Bonnie & Clyde, the two-part, four-hour TV movie premiering simultaneously tonight and Monday on Lifetime, A&E Network and History Channel, covers many of the same events chronicled in Arthur Penn’s 1967 Bonnie and Clyde feature film, which earned 10 Oscar nods (including two trophies) for its electrifying depiction of the violent dual careers of gangster-lovers Bonnie Parker and Clyde Barrow. Penn’s film confirmed the superstar status of its two leads, Faye Dunaway and Warren Beatty, and also included fascinating supporting performances from Academy Award winner Estelle Parsons, Gene Hackman and Michael J. Pollard. More than four decades after its initial release, Bonnie and Clyde has lost none of its power, and if you’ve never seen it, by all means seek it out.
This new cable production, which casts Holliday Grainger (The Borgias) and Emile Hirsch (Into the Wild) in the title roles, runs about an hour longer (not counting commercials) than Penn’s film, yet its objective, as well as its overall impact, feels much more modest. While Penn and his team told the story with all its doomed romantic aura intact, Bonnie & Clyde seeks to strip away most of the hype surrounding this true-crime saga to look at the real characters at the heart of it.

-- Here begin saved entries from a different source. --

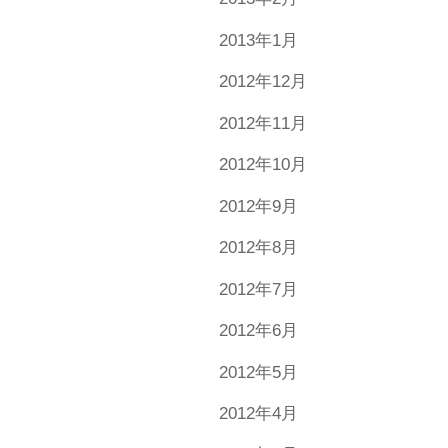
2013年1月
2012年12月
2012年11月
2012年10月
2012年9月
2012年8月
2012年7月
2012年6月
2012年5月
2012年4月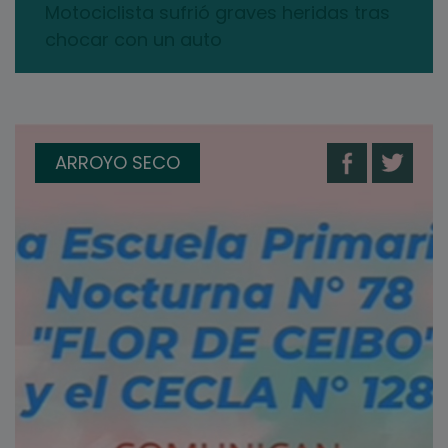
Motociclista sufrió graves heridas tras
chocar con un auto
ARROYO SECO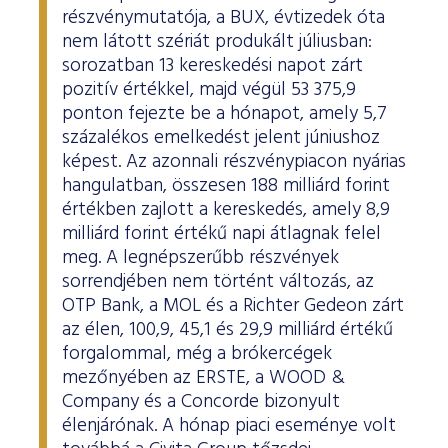
részvénymutatója, a BUX, évtizedek óta
nem látott szériát produkált júliusban:
sorozatban 13 kereskedési napot zárt
pozitív értékkel, majd végül 53 375,9
ponton fejezte be a hónapot, amely 5,7
százalékos emelkedést jelent júniushoz
képest. Az azonnali részvénypiacon nyárias
hangulatban, összesen 188 milliárd forint
értékben zajlott a kereskedés, amely 8,9
milliárd forint értékű napi átlagnak felel
meg. A legnépszerűbb részvények
sorrendjében nem történt változás, az
OTP Bank, a MOL és a Richter Gedeon zárt
az élen, 100,9, 45,1 és 29,9 milliárd értékű
forgalommal, még a brókercégek
mezőnyében az ERSTE, a WOOD &
Company és a Concorde bizonyult
élenjárónak. A hónap piaci eseménye volt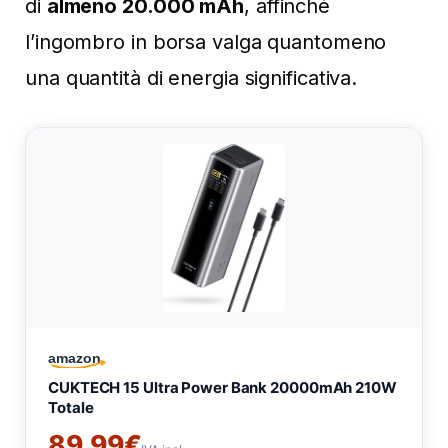
di
almeno 20.000 mAh
, affinché
l’ingombro in borsa valga quantomeno
una quantità di energia significativa.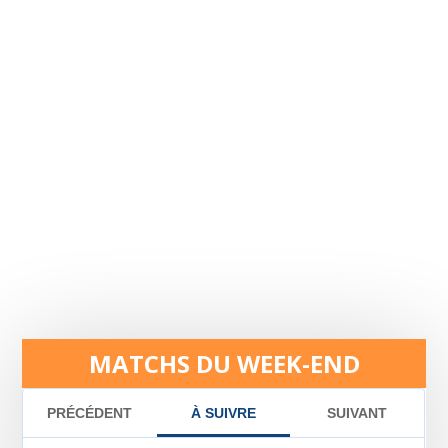
MATCHS DU WEEK-END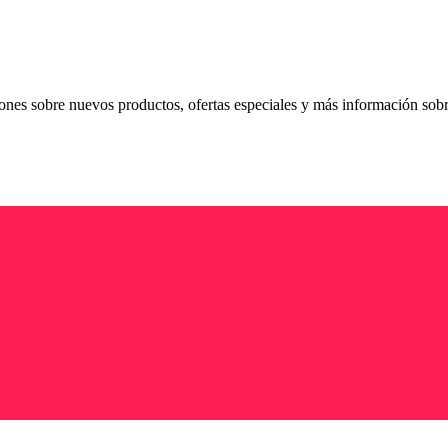
ciones sobre nuevos productos, ofertas especiales y más información sob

That’s certainly a valid approach, even a sensible one, since it would be nuts to try competing with Penn’s masterpiece on its own terms. Unfortunately, this Bonnie & Clyde simply doesn’t bring much new to the party.
It doesn’t help that the teleplay by John Rice and Joe Batteer, is fairly workmanlike, moving from event A to event B and so on as it makes its way to the carnage we know is coming eventually. For those who don’t, this TV movie opens on May 23, 1934, as a macabre mini-parade of police cars and a tow-truck rolls into rural Gibsland, La., bearing the bullet-riddled “murder car” that holds the sheet-covered corpses of Clyde, 25, and Bonnie, 24. At this point, the film, narrated by Hirsch’s Clyde, flashes back to his Texas childhood, when a near-fatal fever at age 9 left him – his grandmother would swear – with the gift of second sight.
That dubious bit of trivia might be worth a mention in passing, yet Rice and Batteer seem determined to make it a dramatic hook for their script. The young Clyde, still a boy, has a dreamy vision of the seductive adult Bonnie walking slowly towards him across a field and, while he and his older brother, Buck, are fleeing the scene of a petty larceny, Clyde is shocked by a brief flash of the bloody future fate awaiting his sibling. Premonitions like these keep recurring through the TV movie, and they’re never less than jarring.
At 28 and 25 respectively, Hirsch and Grainger are closer to the ages of their characters than were Beatty (30) and Dunaway (26), but they have to work harder to register with us. That they eventually manage to turn in praiseworthy turns is kind of remarkable, given that, even with its additional running time, this Bonnie & Clyde doesn’t seem to have a clear, convincing notion of who its characters were and why they did what they did.
Oh, the broad strokes are there. This account wants us to buy into the notion that Clyde was an easily manipulated, somewhat dim boy who kept wanting to go straight and settle down (those pesky premonitions, remember?), but Bonnie was so obsessively driven to seek fame and attention that she bought into their own press-driven myth and kept pushing Clyde to bigger and bigger crimes.
That’s certainly a way to go, I guess, but it’s not a theory that is very well supported by the historical record and, frankly, it seems more like the premise of … well … a Lifetime Original Movie.
Academy Award winners Holly Hunter (as Bonnie’s mom) and William Hurt (as a Texas Ranger who comes out of retirement to pursue the duo) make the most of their limited screen time and Sarah Hyland, best known as ditsy Haley Dunphy on Modern Family, has some very affecting moments as Clyde’s sister-in-law, Blanche (the role that won Parsons her Oscar).
Don’t get me wrong, with two-time Oscar nominee Bruce Beresford (Tender Mercies) at the helm, this made-for-cable Bonnie & Clyde isn’t terrible by any means. But it just feels a little irrelevant up against Penn’s absolutely essential feature film, which, by the way, is scheduled to be available later this week in a budget-priced two-DVD special edition set from Amazon.com.